Our tiny human brains are evolved to infer intention, because for all of our existence it has been very important for us to guess what those around us are thinking and planning. If Mary gives Jane a sly sideways glance that may well mean they are plotting harm against Sally. Inferring this can give Sally a chance to form her own alliances in order to combat that harm. We’re hardwired to see everything from a me-centric perspective. Everything that happens in our lives appears to happen around us so we feel as if we’re the center of the universe.

This solipsistic view of the universe was for the most part beneficial: we steal food from our neighbor because our survival is more important than his, and we are the first to run from the leopard because our survival is more important than that of the slower members of our tribe.

A solipsistic view of the universe is, however, inconsistent with reality. The universe is vast and impersonal and non-teleological. The universe is not our own private butler, nudging us to learn lessons and making things happen for a reason. These vapid ideas are merely the consequence of the fact our brains are tiny and unsuited to grasping the impersonal immensity of reality. That would have had no evolutionary benefit whatsoever, so our brains never evolved to do it.

We believe in “souls” because primitive people knew nothing about neuroscience and they wanted to explain the strange feeling we have that there is something “inside” our bodies that “makes us us.” Today we know the illusion of a consistent internal self is manufactured by the brain and we know how partial it is. Just as we’re unaware of the two holes in the center of our vision (where the optic nerves exit the back of the eyeball) because our brains fabricate the illusion of completeness, so too we are as individuals unaware of the many gaps in our consciousness and the fallibility of our sensory inputs. We imagine we are coherent and complete when in fact we’re an inconsistent patchwork of highly fallible sensations.
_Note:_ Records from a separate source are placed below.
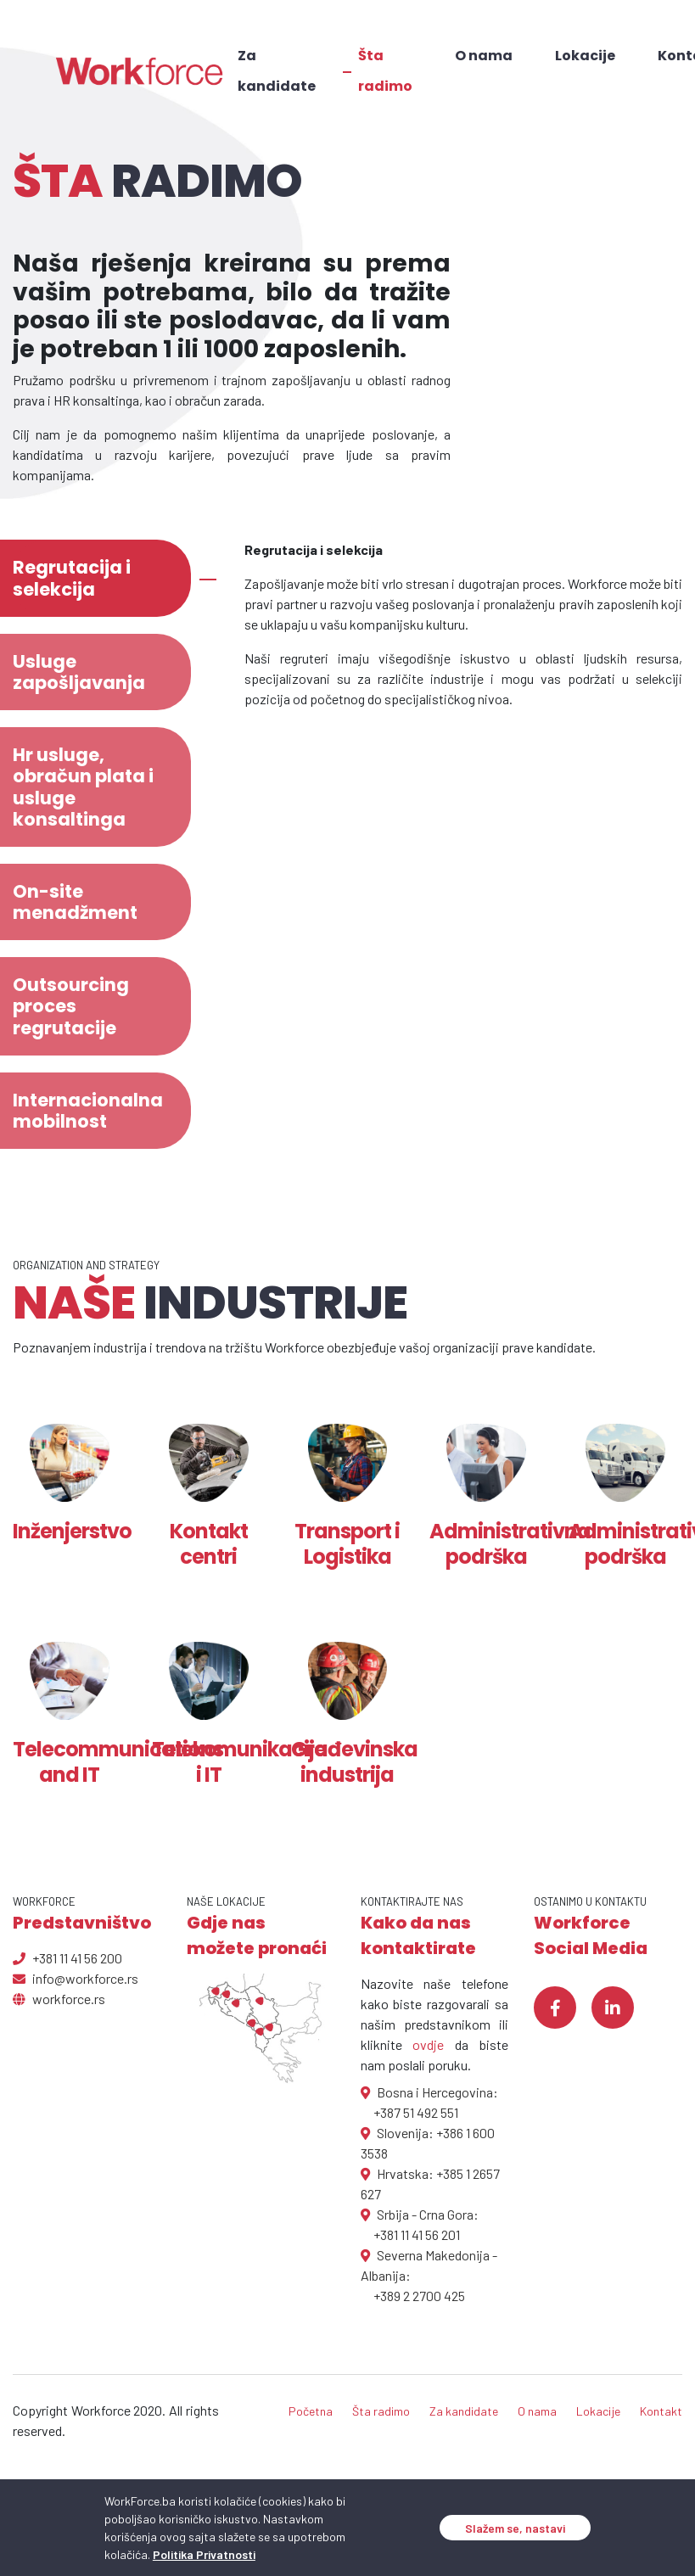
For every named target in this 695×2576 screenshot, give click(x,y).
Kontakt (661, 2411)
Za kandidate (277, 71)
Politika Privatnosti (204, 2554)
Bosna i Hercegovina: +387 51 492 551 (429, 2102)
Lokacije (585, 55)
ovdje (428, 2044)
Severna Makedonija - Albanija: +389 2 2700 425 (429, 2275)
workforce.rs (59, 1999)
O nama (484, 55)
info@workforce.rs (75, 1978)
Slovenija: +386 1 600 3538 (428, 2143)
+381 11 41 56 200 (67, 1958)
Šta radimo (385, 71)
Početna (311, 2411)
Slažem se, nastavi (515, 2528)
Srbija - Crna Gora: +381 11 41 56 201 (420, 2224)
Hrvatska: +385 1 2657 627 (430, 2183)
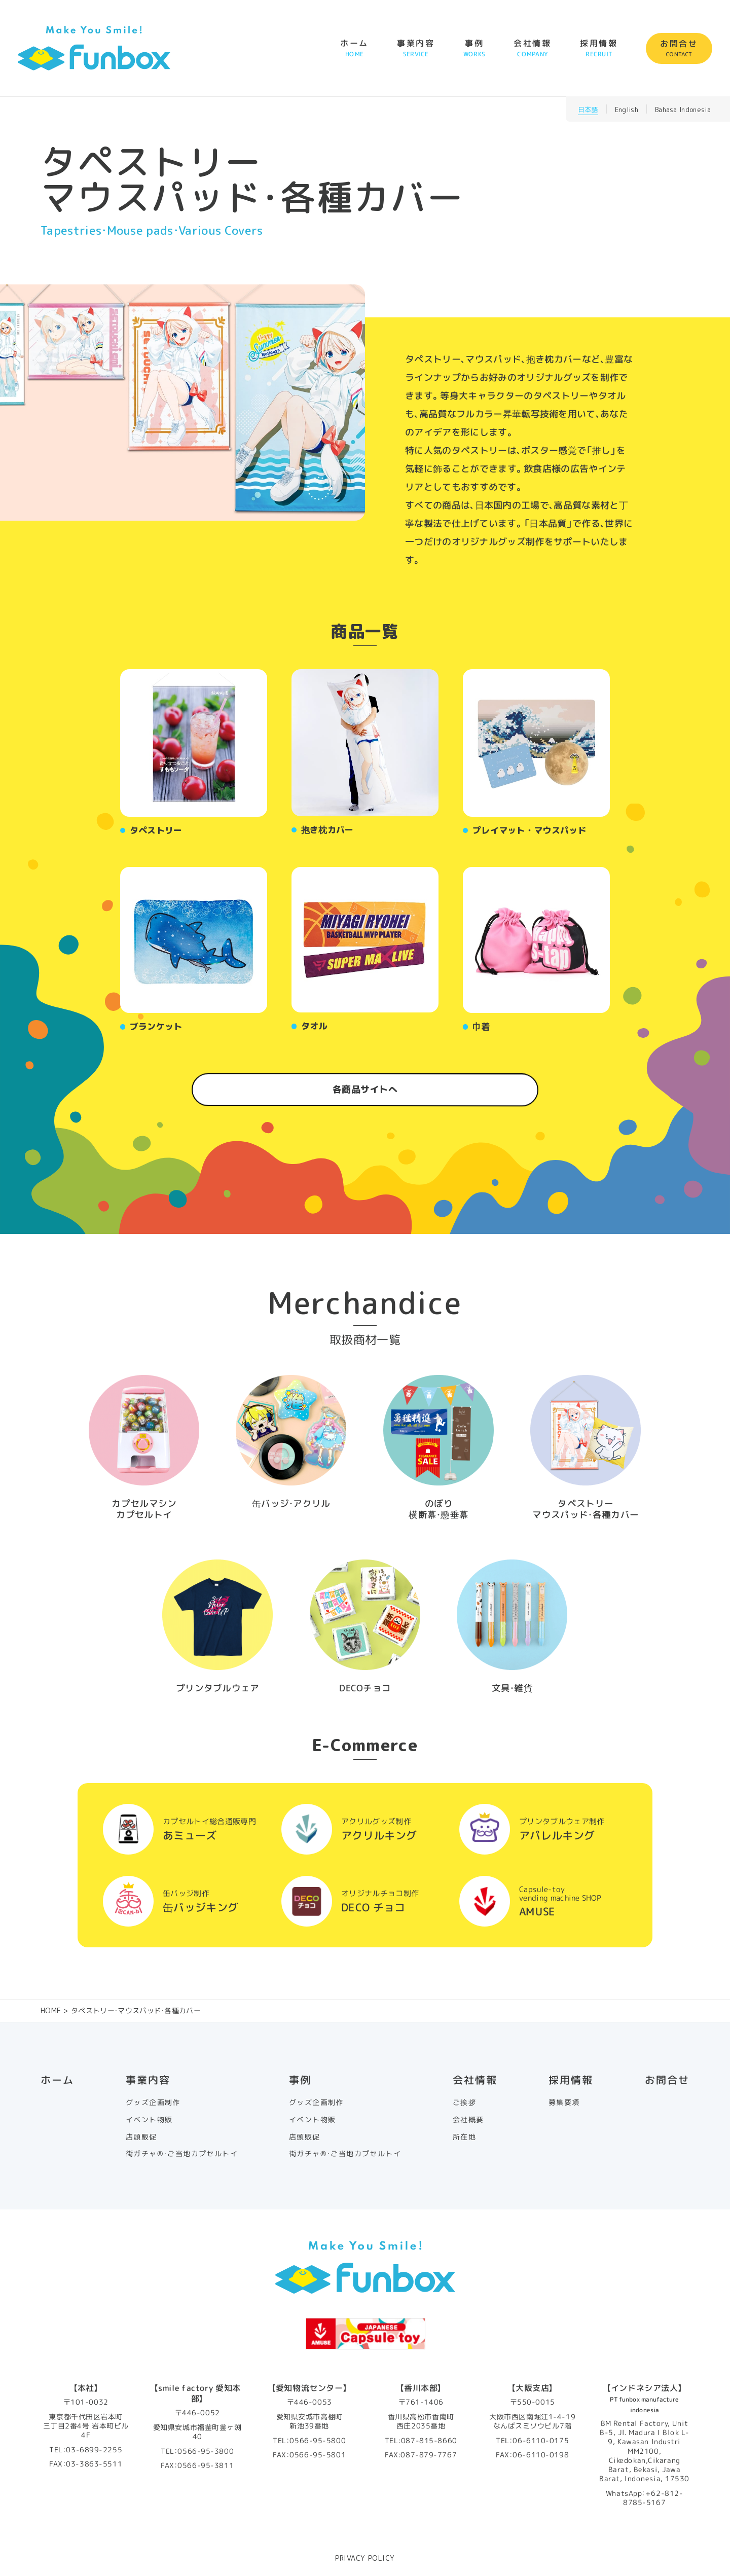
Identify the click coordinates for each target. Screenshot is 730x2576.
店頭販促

This understanding, however, would require us to go out and read scientific journals and acquire the necessary knowledge. It would also acquire us to set aside our childish preconceptions and the various myths we’ve absorbed uncritically over the years. It is far easier to believe whatever we happen to believe because belief requires no effort. And so that’s what we do. We continue to cling to our gods and ghouls, our spirits and souls, because not-reasoning is the default option for the human brain.

Unfortunately, in our modern technological world not-reasoning now has terrible consequences. Because we invariably multiply our gods and goblins we go to war with those who believe in fractionally different imaginary magical creatures. We vote for blustering incompetents because it’s easier to believe their lies than to expend the effort required to consider whether those lies are plausible or not. We believe that people with different hues of skin are better or worse than we are, and act accordingly. We believe our gods and goblins have a plan for us and we embrace that plan. And all the while our astonishing technologies amplify our folly, wreaking harm on a scale unimaginable to our ancestors who clung on to existence on the African savannah and in the primordial forests of Eurasia.
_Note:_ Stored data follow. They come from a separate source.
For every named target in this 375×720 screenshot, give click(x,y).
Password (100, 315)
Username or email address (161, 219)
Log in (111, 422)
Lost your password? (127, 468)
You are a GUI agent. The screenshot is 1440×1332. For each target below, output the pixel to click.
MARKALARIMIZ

Although the human brain is very small and largely unequipped to perform reasoning tasks, it is now essential that we make the effort to attempt to reason, at least on those occasions when we’re confronted with choices that have large consequences. The work of a relatively tiny number of clever people has given us technological marvels by means of which we can do great things or do great harm. Increasingly we’re doing the latter because we’re continuing to operate as we did tens of thousands of years ago when our technologies consisted merely of flints and wooden spears.

The human race doesn’t have much time remaining in which to grow up. Our path to mental adolescence is via reasoning. Very few people have ever attempted this path but it is imperative that more of us begin the journey today for if we continue down the road of belief we most likely will end by exterminating ourselves and whatever is left around us.